Question:

What is hallucinating?

When an AI hallucinates, it confidently produces information that is wrong or made up. The model doesn’t know it’s wrong. It generates text that sounds plausible and authoritative, but the facts aren’t there.

This happens because AI language models don’t look things up. They generate text based on patterns learned during training. When asked about something outside their knowledge, or asked for specific details like a date, a statistic, or a citation, they sometimes generate a convincing-sounding answer rather than saying “I don’t know.” The result can look exactly like a real answer.

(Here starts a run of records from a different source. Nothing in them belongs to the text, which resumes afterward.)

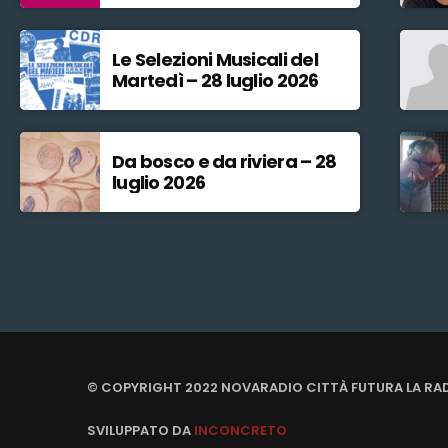
Le Selezioni Musicali del
Martedì – 28 luglio 2026
Da bosco e da riviera – 28
luglio 2026
© COPYRIGHT 2022 NOVARADIO CITTÀ FUTURA LA RA
SVILUPPATO DA
INCONCRETO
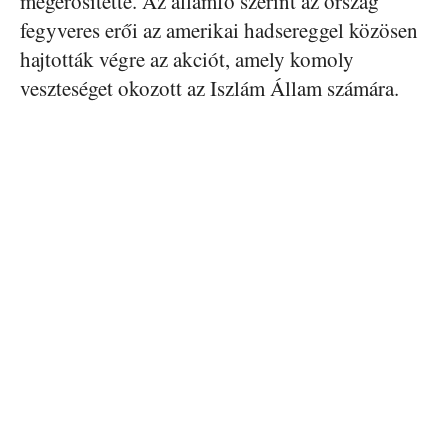
megerősítette. Az államfő szerint az ország
fegyveres erői az amerikai hadsereggel közösen
hajtották végre az akciót, amely komoly
veszteséget okozott az Iszlám Állam számára.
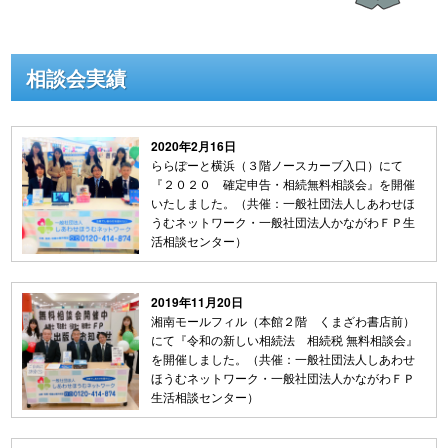
い ～～ 【日時】 ６月２５日（土）１０時～１８時
【場所】 ららぽーと横浜 １階（イトーヨーカドーさ
ん・ＫＡＬＤＩさん前のスペース） 【内容】 相続、遺
相談会実績
言、ＦＰなどの生活に関わる法務・税務分野全般
...
2020年2月16日
ららぽーと横浜（３階ノースカーブ入口）にて
『２０２０ 確定申告・相続無料相談会』を開催
いたしました。（共催：一般社団法人しあわせほ
うむネットワーク・一般社団法人かながわＦＰ生
活相談センター）
2019年11月20日
湘南モールフィル（本館２階 くまざわ書店前）
にて『令和の新しい相続法 相続税 無料相談会』
を開催しました。（共催：一般社団法人しあわせ
ほうむネットワーク・一般社団法人かながわＦＰ
生活相談センター）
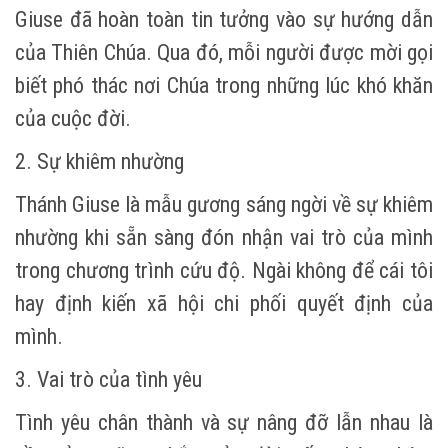
Giuse đã hoàn toàn tin tưởng vào sự hướng dẫn
của Thiên Chúa. Qua đó, mỗi người được mời gọi
biết phó thác nơi Chúa trong những lúc khó khăn
của cuộc đời.
2. Sự khiêm nhường
Thánh Giuse là mẫu gương sáng ngời về sự khiêm
nhường khi sẵn sàng đón nhận vai trò của mình
trong chương trình cứu độ. Ngài không để cái tôi
hay định kiến xã hội chi phối quyết định của
mình.
3. Vai trò của tình yêu
Tình yêu chân thành và sự nâng đỡ lẫn nhau là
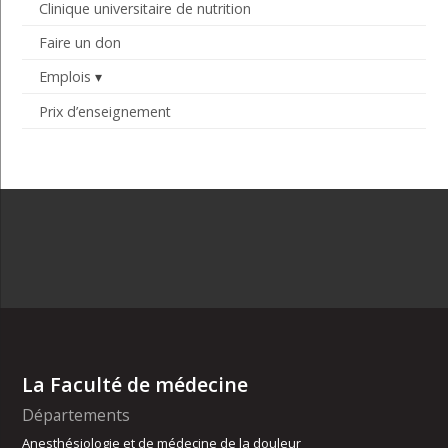
Clinique universitaire de nutrition
Faire un don
Emplois
Prix d’enseignement
La Faculté de médecine
Départements
Anesthésiologie et de médecine de la douleur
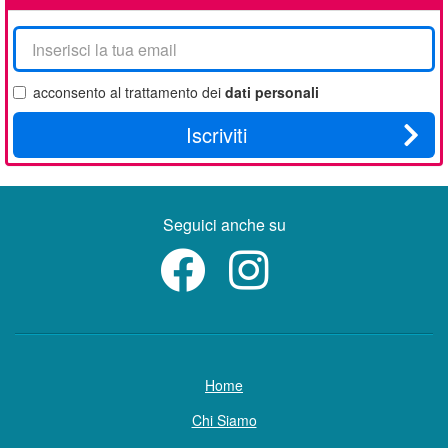
La
tua
email
acconsento al trattamento dei
dati personali
Iscriviti
Seguici anche su
Home
Chi Siamo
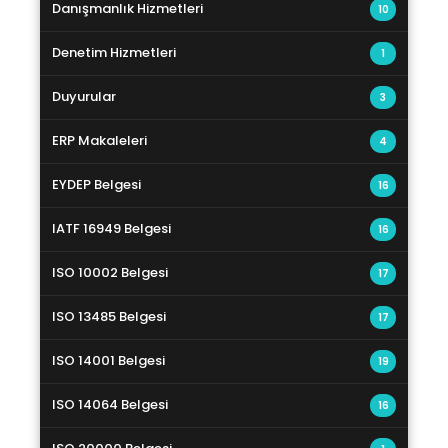
Danışmanlık Hizmetleri
10
Denetim Hizmetleri
1
Duyurular
3
ERP Makaleleri
4
EYDEP Belgesi
16
IATF 16949 Belgesi
16
ISO 10002 Belgesi
17
ISO 13485 Belgesi
17
ISO 14001 Belgesi
19
ISO 14064 Belgesi
16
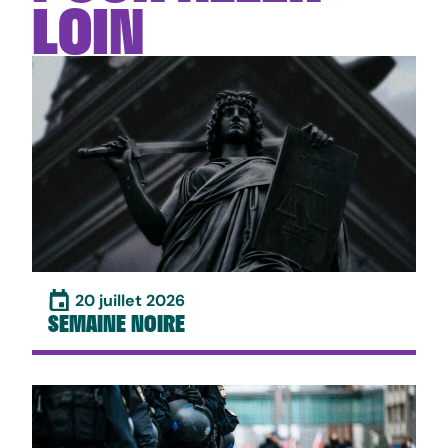
LOIN
20 juillet 2026
SEMAINE NOIRE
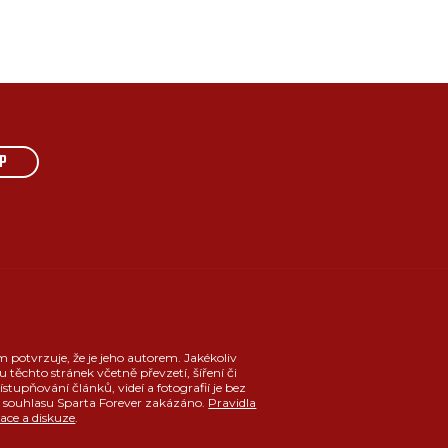
P
m potvrzuje, že je jeho autorem. Jakékoliv
u těchto stránek včetně převzetí, šíření či
ístupňování článků, videí a fotografií je bez
souhlasu Sparta Forever zakázáno.
Pravidla
race a diskuze
.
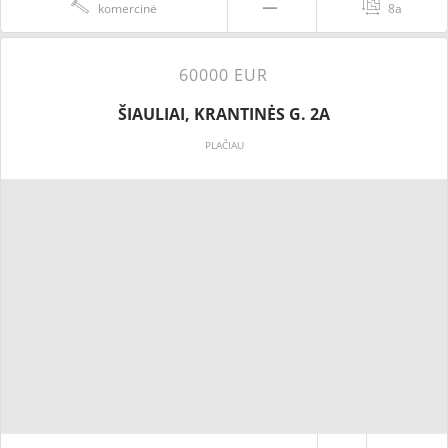
komercinė
8a
60000 EUR
ŠIAULIAI, KRANTINĖS G. 2A
PLAČIAU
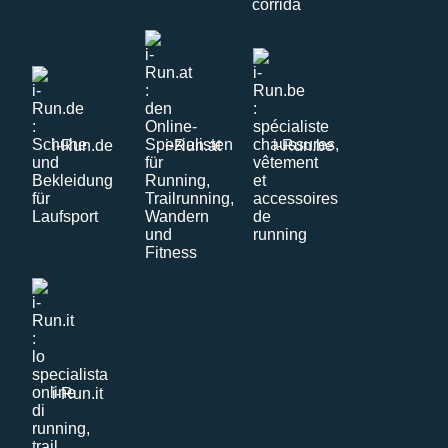
i-Run.de
i-Run.at
i-Run.be
i-Run.it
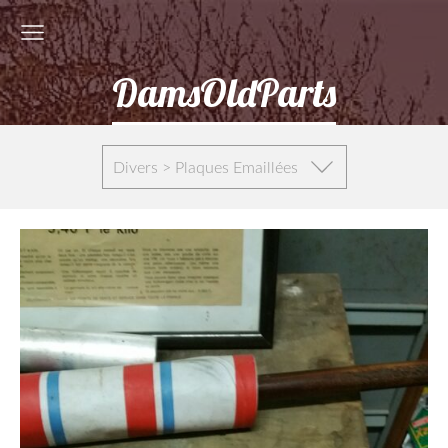
DamsOldParts
Divers > Plaques Emaillées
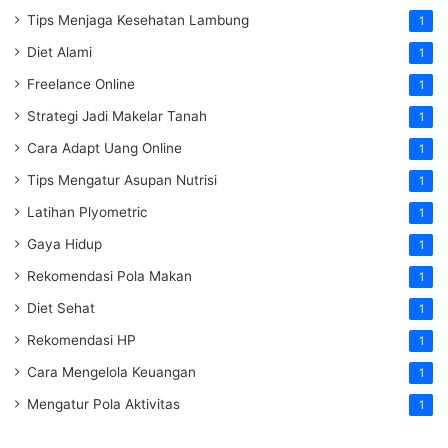
Tips Menjaga Kesehatan Lambung
1
Diet Alami
1
Freelance Online
1
Strategi Jadi Makelar Tanah
1
Cara Adapt Uang Online
1
Tips Mengatur Asupan Nutrisi
1
Latihan Plyometric
1
Gaya Hidup
1
Rekomendasi Pola Makan
1
Diet Sehat
1
Rekomendasi HP
1
Cara Mengelola Keuangan
1
Mengatur Pola Aktivitas
1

Hallucinations range from subtle to dramatic. A model might get a date slightly wrong, invent a book that doesn’t exist, or attribute a quote to the wrong person. In more extreme cases, it can fabricate entire events, make up research papers with realistic-looking citations, or invent court cases. This has actually happened when lawyers used AI to draft legal briefs without checking the sources.

The problem is worse when you ask about niche topics, recent events, or specific facts the model may not have seen much of during training. General knowledge tends to be more reliable. Specific details are where hallucinations appear.

RAG is one of the main techniques for reducing hallucinations. By giving the model real documents to work from, you reduce how much it has to generate from memory. Better models hallucinate less, but no model is hallucination-free. Verification is still the best defense, especially for anything that matters.

I run into this regularly with Claude and ChatGPT. The models really want to give you an answer, so if you ask about something they don’t actually know, they’ll often make something up rather than admit uncertainty. It’s gotten better over time. Hallucination rates are part of how models are benchmarked, so reducing them is a real priority. The models that score well on benchmarks tend to hallucinate less. But no model has solved it completely, and the safest habit is to verify anything specific before you rely on it.